Right now, today, we can—and do—build machines that can think logically better and faster than we can. Others in our growing arsenal of tools can hear better, see farther, hit harder, last longer, remember more accurately. We have not yet built anything to live livelier, feel more strongly, or dream at all. We have not learned how to make a soul—yet.

“The Stutterer”—a first story, by the way, written by a Los Angeles physician—presents the problems (and tough ones they are) of an android, an artificial man, built to be as much as possible exactly like a human being—with just two very important differences. He is not fertile; he is indestructible.

* * * *

Out of the twenty only one managed to escape the planet. And he did it very simply, merely by walking up to the crowded ticket window at one of the rocket ports and buying passage to Earth. His Army identification papers passed the harassed inspection of the agent, and he gratefully and silently pocketed the small plastic stub that was handed him in exchange for his money.

He picked his way with infinite care through the hordes of ex-soldiers clamoring for passage back to the multitudinous planets from which they had come. Then he slowly climbed the heavy ramp into the waiting rocket.

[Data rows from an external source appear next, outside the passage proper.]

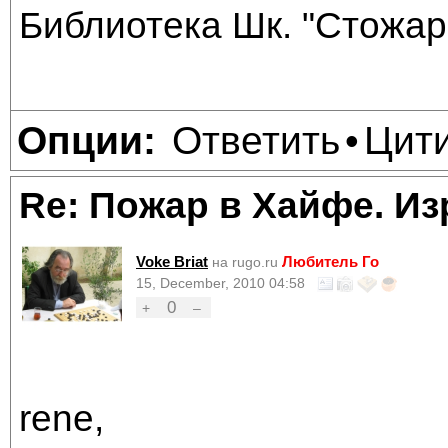
Библиотека Шк. "Стожар"
Ответить
Цит
Опции:
•
Re: Пожар в Хайфе. И
Voke Briat
Любитель Го
на rugo.ru
15, December, 2010 04:58
0
+
–
rene,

He saw with relief that the seats were strongly constructed, built to survive the pressure of many gravities, and he chose one as far removed as possible from the other passengers.

He was still very apprehensive, and, as he waited for the rocket to take off, he tried hard to remember the principles of the pulse drive that powered the ship, and whether his additional weight would upset its efficiency enough to awaken suspicion.

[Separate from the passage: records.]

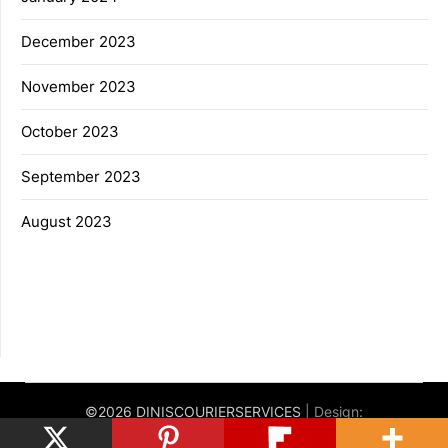
December 2023
November 2023
October 2023
September 2023
August 2023
©2026 DINISCOURIERSERVICES
| Design:
Newspaperly WordPress Theme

The seats filled quickly with excited hurrying passengers. Soon he heard the great door clang shut, and saw the red light flicker on, warning of the take-off. He felt a slow surge of pressure as the ship arose from the ground, and his chair creaked ominously with the extra weight. He became fearful that it might collapse, and he strained forward trying to shift some of the pressure through his feet to the floor. He sat that way, tense and immobile, for what seemed a long time until abruptly the strain was relieved and he heard the rising and falling whine of the rockets that told him the ship was in pulse drive, flickering back and forth across the speed of light.

He realized that the pilots had not discovered his extra weight, and that the initial hazards were over. The important thing was to look like a passenger, a returning soldier like the others, so that no one would notice him and remember his presence.

His fellow travelers were by this time chatting with one another, some playing cards, and others watching the tele-depth screens. These were the adventurers who had flocked from all corners of the galaxy to fight in the first national war in centuries. They were the uncivilized few who had read about battle and armed struggle in their history books and found the old stories exciting.

They paid no attention to their silent companion who sat quietly looking through the quartz windows at the diamond-bright stars, tacked against the blackness of infinity.

The fugitive scarcely moved the entire time of the passage. Finally when Earth hung out in the sky like a blue balloon, the ship cut its pulsations and swung around for a tail landing.